Problem

Borrowing by Variable Interest Entities Hydro Corporation needed to build a new p...

Borrowing by Variable Interest Entities

Hydro Corporation needed to build a new production facility. Because it already had a relatively high debt ratio, the company decided to establish a joint venture with Rich Corner Bank. This arrangement permitted the joint venture to borrow $30,000,000 for 20 years on a fixed-interest-rate basis at a rate nearly 2 percent less than Hydro would have paid if it had borrowed the money. Rich Corner Bank purchased 100 percent of the joint venture’s equity for $200,000, and Hydro provided a guarantee of the debt to the bondholders and a guarantee to Rich Corner Bank that it would earn a 20 percent annual return on its investment.

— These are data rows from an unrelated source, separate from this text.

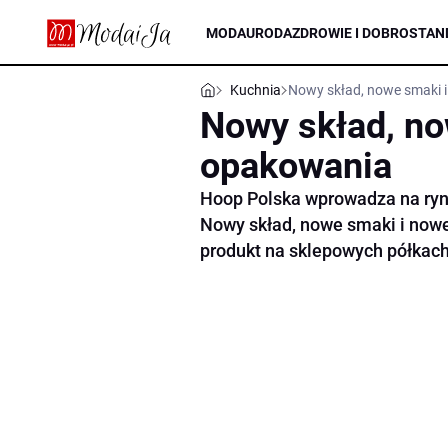
MODA
URODA
ZDROWIE I DOBROSTAN
Kuchnia
Nowy skład, nowe smaki 
Nowy skład, no
opakowania
Hoop Polska wprowadza na ryn
Nowy skład, nowe smaki i now
produkt na sklepowych półkach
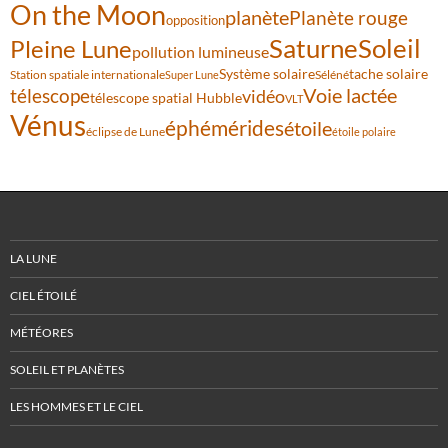
On the Moon
planète
Planète rouge
opposition
Saturne
Soleil
Pleine Lune
pollution lumineuse
Système solaire
tache solaire
Station spatiale internationale
Séléné
Super Lune
Voie lactée
télescope
vidéo
télescope spatial Hubble
VLT
Vénus
éphémérides
étoile
éclipse de Lune
étoile polaire
LA LUNE
CIEL ÉTOILÉ
MÉTÉORES
SOLEIL ET PLANÈTES
LES HOMMES ET LE CIEL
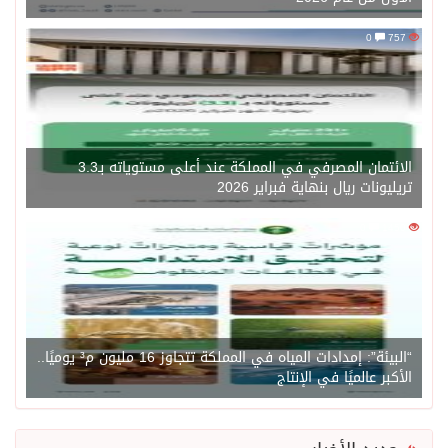
0
757
الائتمان المصرفي في المملكة عند أعلى مستوياته بـ3.3
تريليونات ريال بنهاية فبراير 2026
0
1450
“البيئة”: إمدادات المياه في المملكة تتجاوز 16 مليون م³ يوميًا..
الأكبر عالميًا في الإنتاج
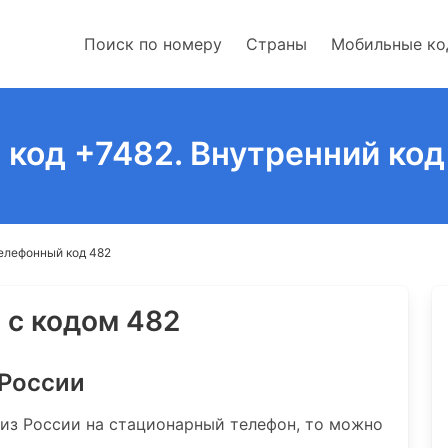
Поиск по номеру
Страны
Мобильные к
код +7482. Внутренний код
елефонный код 482
 с кодом 482
 России
 из России на стационарный телефон, то можно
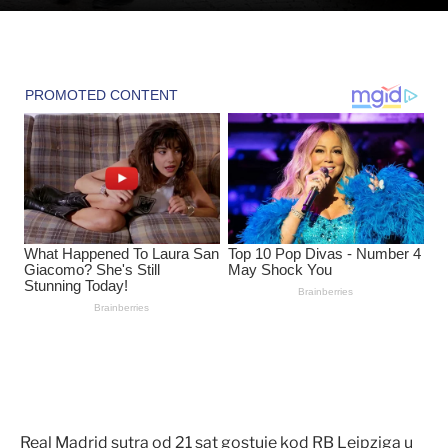
Real Madrid sutra od 21 sat gostuje kod RB Leipziga u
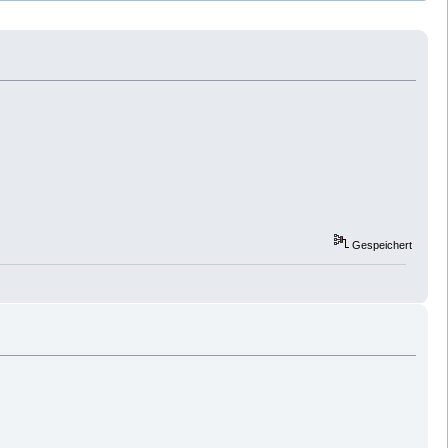
Gespeichert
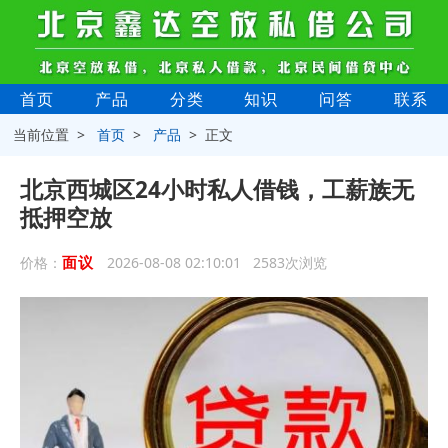
首页
产品
分类
知识
问答
联系
当前位置 >
首页
>
产品
> 正文
北京西城区24小时私人借钱，工薪族无
抵押空放
面议
价格：
2026-08-08 02:10:01 2583次浏览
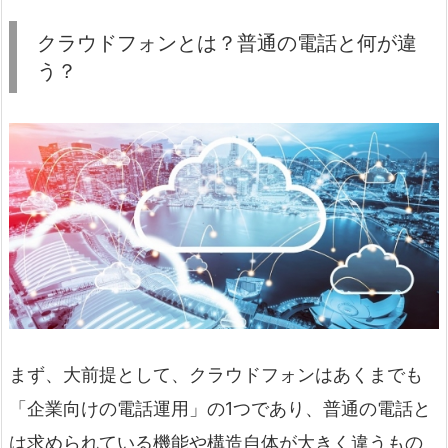
クラウドフォンとは？普通の電話と何が違
う？
まず、大前提として、クラウドフォンはあくまでも
「企業向けの電話運用」の1つであり、普通の電話と
は求められている機能や構造自体が大きく違うもの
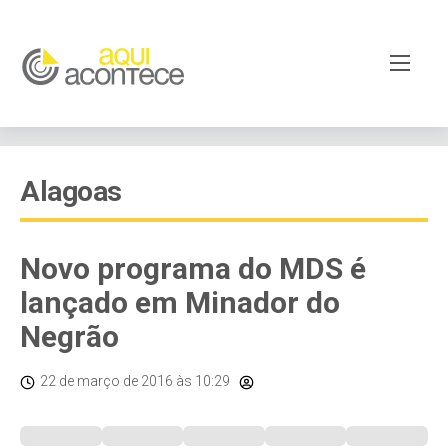
Alagoas
Novo programa do MDS é
lançado em Minador do
Negrão
22 de março de 2016
às 10:29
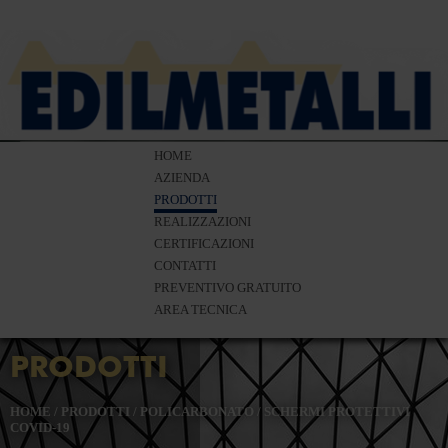
HOME
AZIENDA
PRODOTTI
REALIZZAZIONI
CERTIFICAZIONI
CONTATTI
PREVENTIVO GRATUITO
AREA TECNICA
PRODOTTI
HOME
/
PRODOTTI
/
POLICARBONATO
/
SCHERMI PROTETTIVI
COVID-19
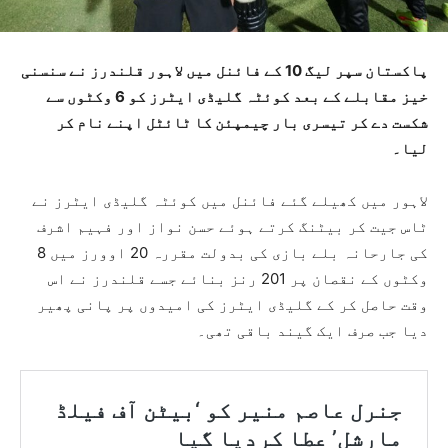
پاکستان سپر لیگ 10 کے فائنل میں لاہور قلندرز نے سنسنی
خیز مقابلے کے بعد کوئٹہ گلیڈی ایٹرز کو 6 وکٹوں سے
شکست دے کر تیسری بار چیمپئن کا ٹائٹل اپنے نام کر
لیا۔
لاہور میں کھیلے گئے فائنل میں کوئٹہ گلیڈی ایٹرز نے
ٹاس جیت کر بیٹنگ کرتے ہوئے حسن نواز اور فہیم اشرف
کی جارحانہ بلے بازی کی بدولت مقررہ 20 اوورز میں 8
وکٹوں کے نقصان پر 201 رنز بنائے جسے قلندرز نے اس
وقت حاصل کر کے گلیڈی ایٹرز کی امیدوں پر پانی پھیر
دیا جب صرف ایک گیند باقی تھی۔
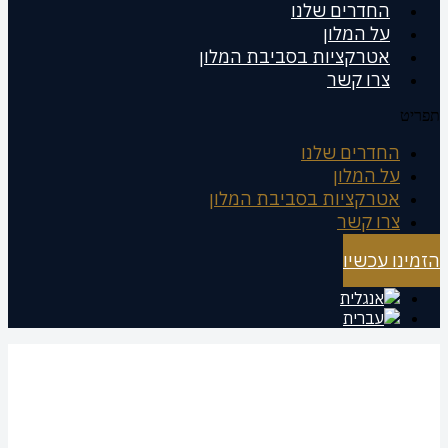
החדרים שלנו
על המלון
אטרקציות בסביבת המלון
צרו קשר
תפריט
החדרים שלנו
על המלון
אטרקציות בסביבת המלון
צרו קשר
הזמינו עכשיו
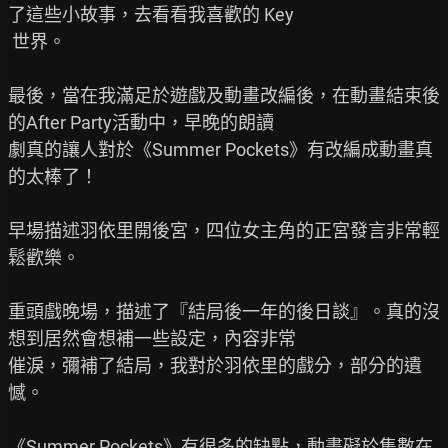
了這些小故事，去看看我喜歡的 Key

 世界。

最後，當在我滿足於遊戲及動畫改編後，在動畫結束後
的After Party活動中，早晚的朗讀

劇真的讓人對於《Summer Pockets》有改編成動畫真
的太棒了！

早場描述羽依里開後宮，四位女主角的正宮發言非常輕
鬆歡樂。

重頭戲晚場，描述了『結局後一年的後日談』。真的沒
想到居然會想補一些設定，內容非常

催淚，彌補了結局，我對於羽依里的戲分，部分的遺
憾。

《Summer Pockets》有很多的缺點，動畫礙於集數在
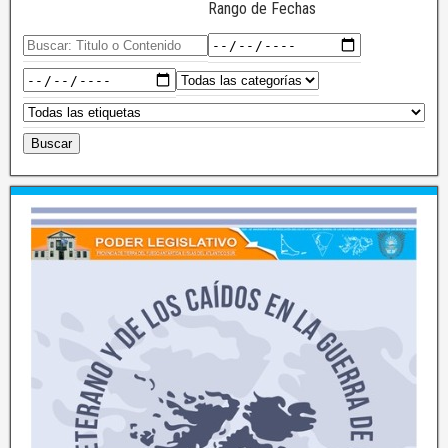
Rango de Fechas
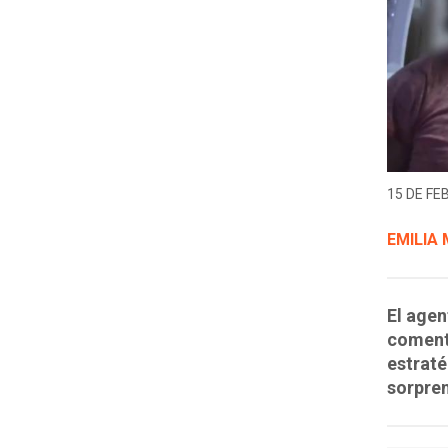
15 DE FE
EMILIA
El agen
comentó
estraté
sorpren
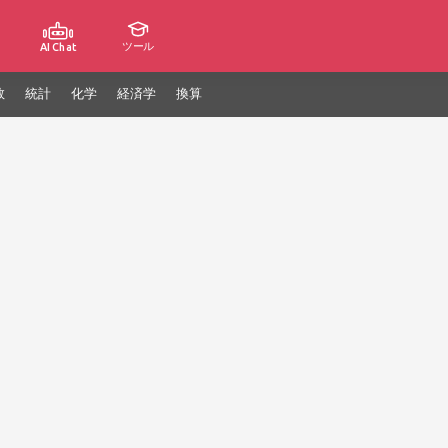
ツール
AI Chat
数
統計
化学
経済学
換算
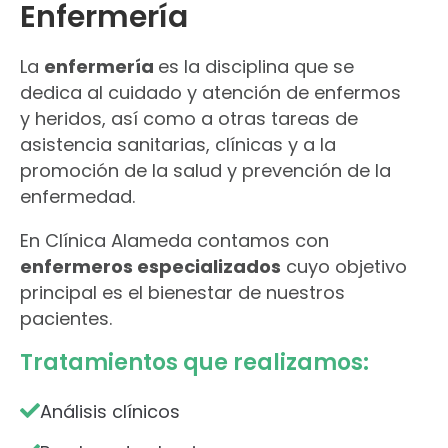
Enfermería
La
enfermería
es la disciplina que se
dedica al cuidado y atención de enfermos
y heridos, así como a otras tareas de
asistencia sanitarias, clínicas y a la
promoción de la salud y prevención de la
enfermedad.
En Clínica Alameda contamos con
enfermeros especializados
cuyo objetivo
principal es el bienestar de nuestros
pacientes.
Tratamientos que realizamos:
Análisis clínicos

On completion of the production facility, Hydro entered into a 10-year lease with the joint venture for use of the new facility. Due to the lease agreement terms, Hydro has reported the lease as an operating lease. Hydro does not report an investment in the joint venture because it holds no equity interest.

Required

As a senior member of Hydro’s accounting staff, you have been asked to investigate the financial reporting standards associated with accounting for variable interest entities and determine whether Hydro’s reporting is appropriate. Prepare a memo to Hydro’s president stating your findings and conclusions and analyzing the impact on Hydro’s financial statements if the current reporting procedures are inappropriate. Include citations to or quotations from the authoritative accounting literature in support of your findings and conclusions.